**TASK**
Filter the listing down to the lines containing the word "duan".

**DATA EXTRACTS**
·····

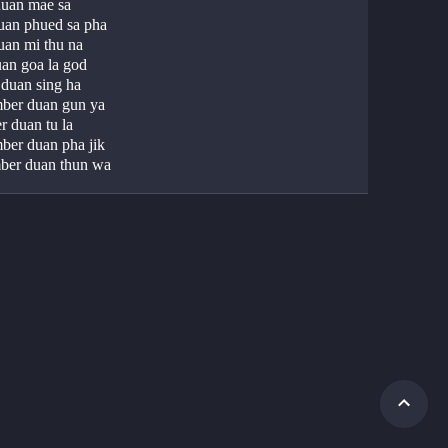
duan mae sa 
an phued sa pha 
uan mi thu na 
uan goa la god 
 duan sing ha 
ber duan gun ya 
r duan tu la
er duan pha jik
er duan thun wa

·····

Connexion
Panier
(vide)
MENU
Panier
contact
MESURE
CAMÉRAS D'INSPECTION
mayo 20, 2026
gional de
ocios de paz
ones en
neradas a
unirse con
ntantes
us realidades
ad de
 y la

·····

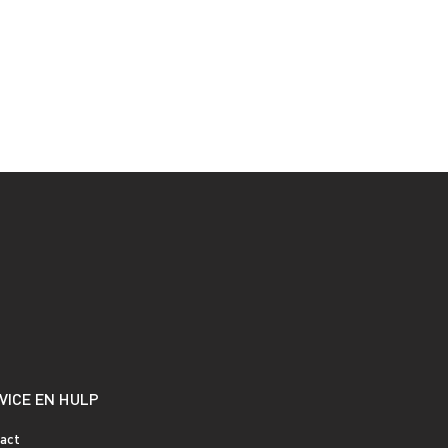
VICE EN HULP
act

·····

**TASK ANSWER**
duan mae sa 
 duan sing ha 
ber duan gun ya 
r duan tu la
er duan pha jik
er duan thun wa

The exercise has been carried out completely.